Jean vient de m’annoncer sa venue à Kinshasa. À la première euphorie succède une période d’abattement, d’inquiétude, voire d’angoisse. Allons-nous retrouver cette étincelle, ce « magnétisme » de Luanda ? Certes nos contacts sur internet n’ont jamais été aussi chaleureux, mais entre virtuel et réel, il y a souvent un monde où l’imagination a tant dérivé que la réalité rime avec désenchantement.
Mais je ne suis pas femme à baisser les bras. Ma cousine s’occupera des mes deux petits bouts. Officiellement, je pars voir mon père. Je réserve le premier vol disponible pour Kin. Première déception, je n’y arriverai que deux jours après Jean, deux jours perdus pour le charmer…
***
Jean m’a donné rendez-vous au 3615 à 20 heures. Mon vol arrive à 14h30, j’ai largement le temps de voir mon père, de lui faire part de mes projets et, s’il est d’accord, de tout organiser.
Il me reçoit comme toujours dans son cher bureau, son quartier-général, comme il dit.

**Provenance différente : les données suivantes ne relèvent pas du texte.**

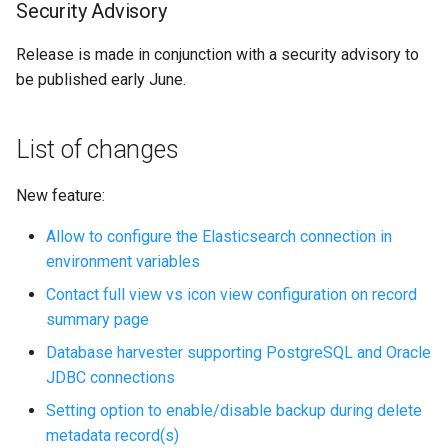
Security Advisory
i
o
Release is made in conjunction with a security advisory to
be published early June.
n
d
List of changes
e
l
New feature:
a
Allow to configure the Elasticsearch connection in
environment variables
r
Contact full view vs icon view configuration on record
e
summary page
c
Database harvester supporting PostgreSQL and Oracle
h
JDBC connections
Setting option to enable/disable backup during delete
e
metadata record(s)
r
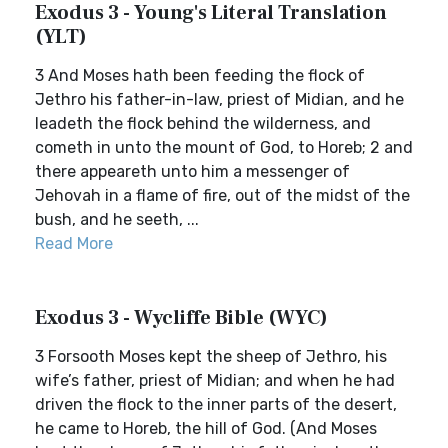
Exodus 3 - Young's Literal Translation
(YLT)
3 And Moses hath been feeding the flock of
Jethro his father-in-law, priest of Midian, and he
leadeth the flock behind the wilderness, and
cometh in unto the mount of God, to Horeb; 2 and
there appeareth unto him a messenger of
Jehovah in a flame of fire, out of the midst of the
bush, and he seeth, ...
Read More
Exodus 3 - Wycliffe Bible (WYC)
3 Forsooth Moses kept the sheep of Jethro, his
wife’s father, priest of Midian; and when he had
driven the flock to the inner parts of the desert,
he came to Horeb, the hill of God. (And Moses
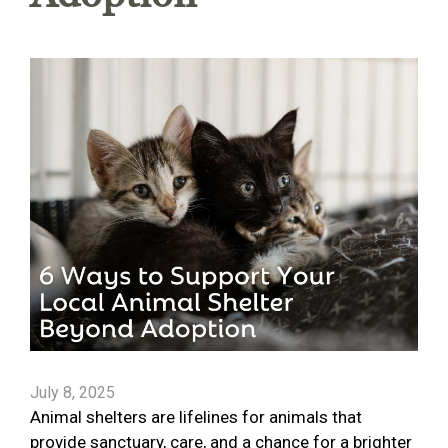
July 8, 2025
Animal shelters are lifelines for animals that
provide sanctuary, care, and a chance for a brighter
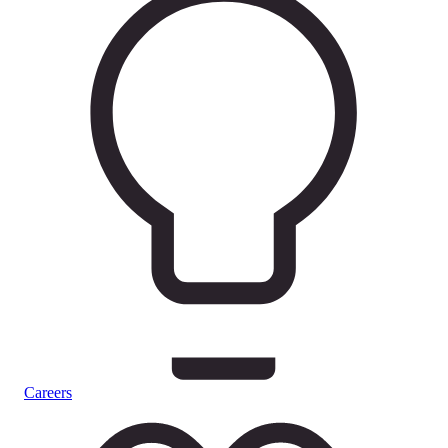
Careers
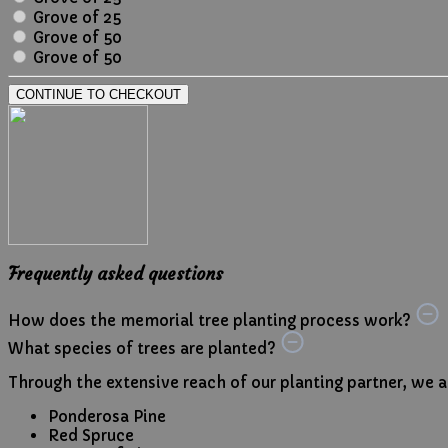
Grove of 25
Grove of 50
Grove of 50
CONTINUE TO CHECKOUT
Frequently asked questions
How does the memorial tree planting process work?
What species of trees are planted?
Through the extensive reach of our planting partner, we are
Ponderosa Pine
Red Spruce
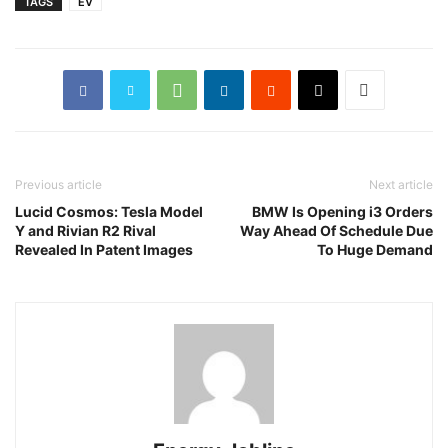
TAGS
EV
Previous article
Next article
Lucid Cosmos: Tesla Model
BMW Is Opening i3 Orders
Y and Rivian R2 Rival
Way Ahead Of Schedule Due
Revealed In Patent Images
To Huge Demand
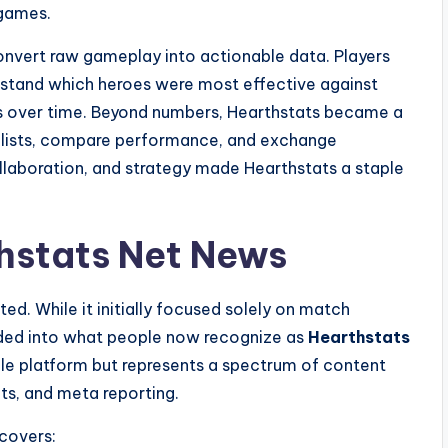
 games.
convert raw gameplay into actionable data. Players
rstand which heroes were most effective against
ss over time. Beyond numbers, Hearthstats became a
cklists, compare performance, and exchange
ollaboration, and strategy made Hearthstats a staple
thstats Net News
ted. While it initially focused solely on match
anded into what people now recognize as
Hearthstats
ngle platform but represents a spectrum of content
ts, and meta reporting.
covers:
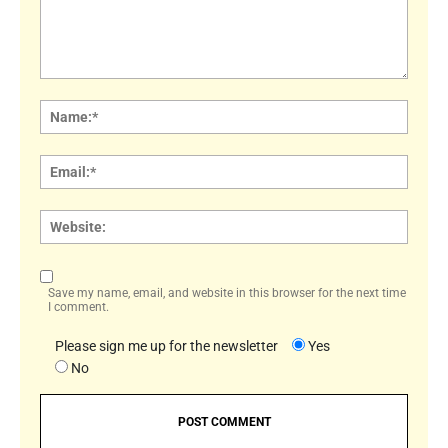
Comment:
Name
Email:
Websi
Save my name, email, and website in this browser for the next time
I comment.
Please sign me up for the newsletter
Yes
No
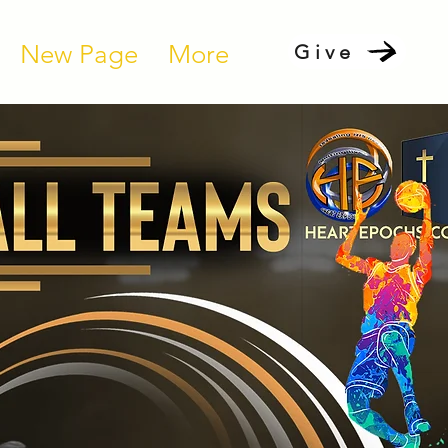
New Page
More
Give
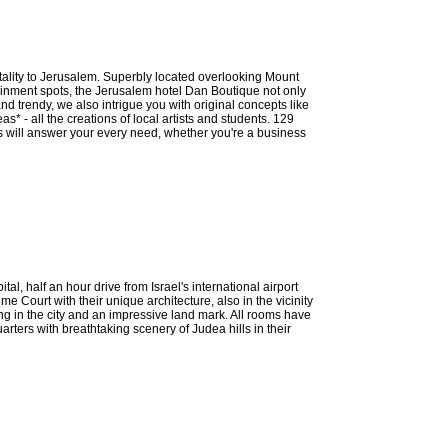
ality to Jerusalem. Superbly located overlooking Mount
tainment spots, the Jerusalem hotel Dan Boutique not only
nd trendy, we also intrigue you with original concepts like
* - all the creations of local artists and students. 129
ies will answer your every need, whether you're a business
al, half an hour drive from Israel's international airport
 Court with their unique architecture, also in the vicinity
ng in the city and an impressive land mark. All rooms have
rters with breathtaking scenery of Judea hills in their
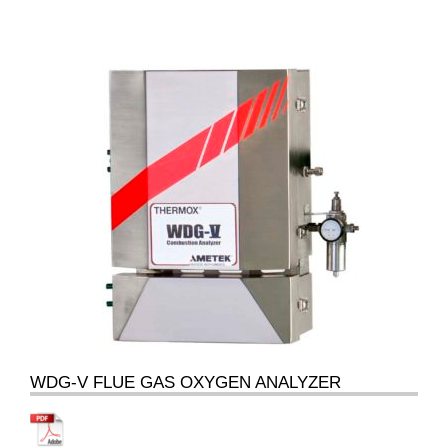
WDG-V FLUE GAS OXYGEN ANALYZER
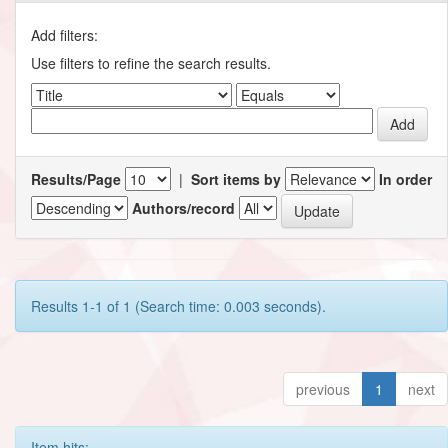
Add filters:
Use filters to refine the search results.
Results/Page
|
Sort items by
In order
Authors/record
Results 1-1 of 1 (Search time: 0.003 seconds).
previous
1
next
Item hits:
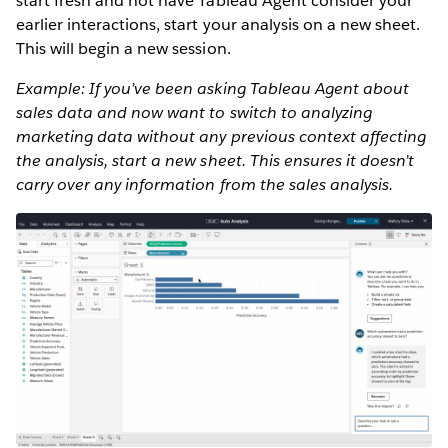
start fresh and not have Tableau Agent consider your
earlier interactions, start your analysis on a new sheet.
This will begin a new session.
Example: If you’ve been asking Tableau Agent about
sales data and now want to switch to analyzing
marketing data without any previous context affecting
the analysis, start a new sheet. This ensures it doesn’t
carry over any information from the sales analysis.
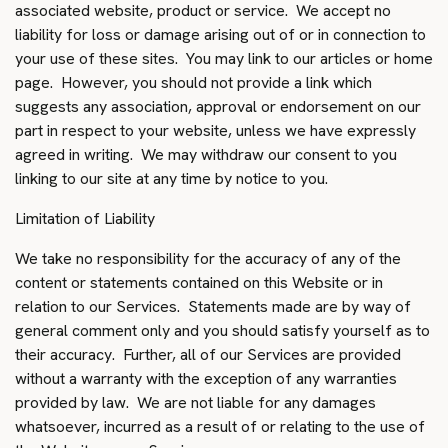
associated website, product or service. We accept no
liability for loss or damage arising out of or in connection to
your use of these sites. You may link to our articles or home
page. However, you should not provide a link which
suggests any association, approval or endorsement on our
part in respect to your website, unless we have expressly
agreed in writing. We may withdraw our consent to you
linking to our site at any time by notice to you.
Limitation of Liability
We take no responsibility for the accuracy of any of the
content or statements contained on this Website or in
relation to our Services. Statements made are by way of
general comment only and you should satisfy yourself as to
their accuracy. Further, all of our Services are provided
without a warranty with the exception of any warranties
provided by law. We are not liable for any damages
whatsoever, incurred as a result of or relating to the use of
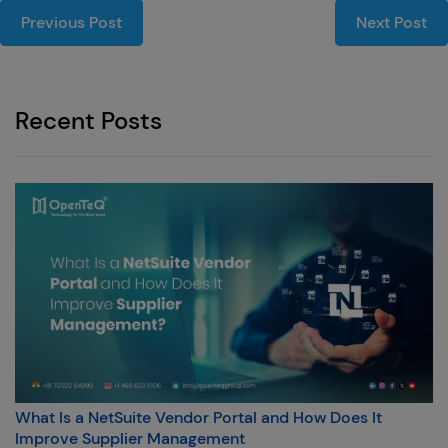
Previous Post
Next Post
Recent Posts
What Is a NetSuite Vendor Portal and How Does It
Improve Supplier Management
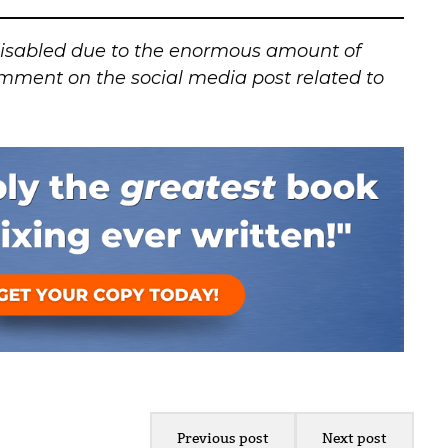
isabled due to the enormous amount of
mment on the social media post related to
Previous post
Next post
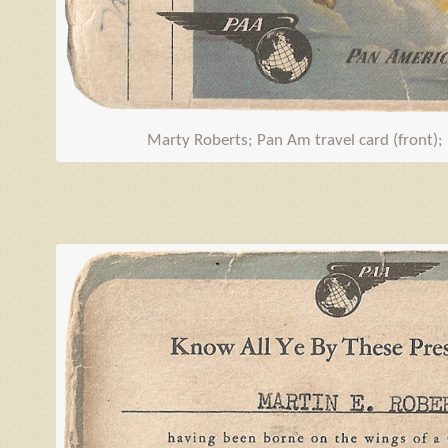
Marty Roberts; Pan Am travel card (front);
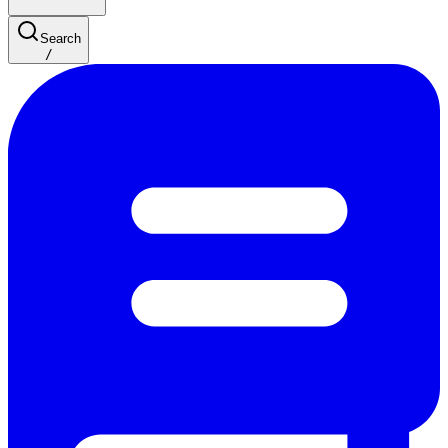
Search
/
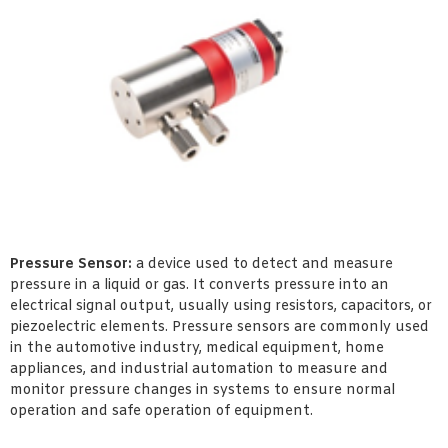
Pressure Sensor:
a device used to detect and measure
pressure in a liquid or gas. It converts pressure into an
electrical signal output, usually using resistors, capacitors, or
piezoelectric elements. Pressure sensors are commonly used
in the automotive industry, medical equipment, home
appliances, and industrial automation to measure and
monitor pressure changes in systems to ensure normal
operation and safe operation of equipment.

Après les étreintes rituelles, je lui explique mes plans pour recevoir Jean et le séduire. Je lui avais déjà parlé au téléphone de Jean et de son équipe, de la foire à Luanda, de notre idylle naissante.
Il m’interpelle avec un air mi-figue, mi-raisin :
J’ai obtenu facilement l’accord de mon père. Jean viendra à la maison, ses effets seront amenés de son hôtel. On ne s’oppose pas à la volonté du Conseiller et à quelques dollars…
J’arrive au 3615 avec une heure de retard.
Il faut toujours laisser mariner un peu un prétendant : s’il est parti, tant pis pour lui, s’il est énervé et grossier, je sais à quoi m’attendre quand le nuage rose sera estompé : adios, s’il est contrarié, mais qu’il fond à la chaleur de mon sourire, bingo, c’est gagné. Jusqu’à présent, personne n’a aussi bien passé le test que lui.
Il vient vers moi, me serre dans ses bras, je me noie dans ses yeux bleu-gris. Je pose ma tête contre sa poitrine, son cœur bat très fort, bouboum, bouboum. J’espère que ma tenue lui plaît, j’ai mis ma perruque à longs cheveux, sa préférée déjà à Luanda, un jean’s taille-basse mettant en valeur ma cambrure et un bustier noir, légèrement décolleté, je ne suis pas une bombe aux gros seins, mais loin d’être plate. Je me sens bien. Je relève la tête vers lui et il me pose un baiser sur les lèvres, notre premier baiser. Je voudrais le lui rendre, en plus fougueux, mais déjà il m’emmène à l’écart vers sa table, notre table ! Ouf, ici, la musique est supportable. Ma première idée de rendez-vous, chez N’Temba, la discothèque à la mode, n’était pas judicieuse, impossible de se parler. Le collé-serré sera pour plus tard. Bien vu, Jean !
Sur la table, trois bouteilles de coca vides, il n’a pas bu de bière, un bon point supplémentaire. Je déteste les hommes qui puent l’alcool, idem pour la cigarette, mais Jean ne fume pas, encore un bon point.
Je lui transmets les salutations de mon père : sa tête !
Jean passe la commande. Il insiste lourdement pour avoir des bananes plantain et du pili-pili. Je m’en étonne, et Jean me rappelle qu’il mange local, tout ce que les gens mangent : en brousse, il n’y a pas de steak-frites-salade.
Nous devisons gaiement sur la préparation du foufou, la boule nationale, composée de farines de Manioc et de maïs, et même des binzos, les chenilles comestibles qui rebutent la plupart des Mundélés.
De fil en aiguille, mon tempérament l’emporte sur la raison et je lui révèle l’existence de son dossier et même de quelques informations « confidentielles ». Il n’a pas l’air plus surpris que cela, c’est vrai qu’il est passé par la Libye et l’Algérie, alors les services secrets, il connaît !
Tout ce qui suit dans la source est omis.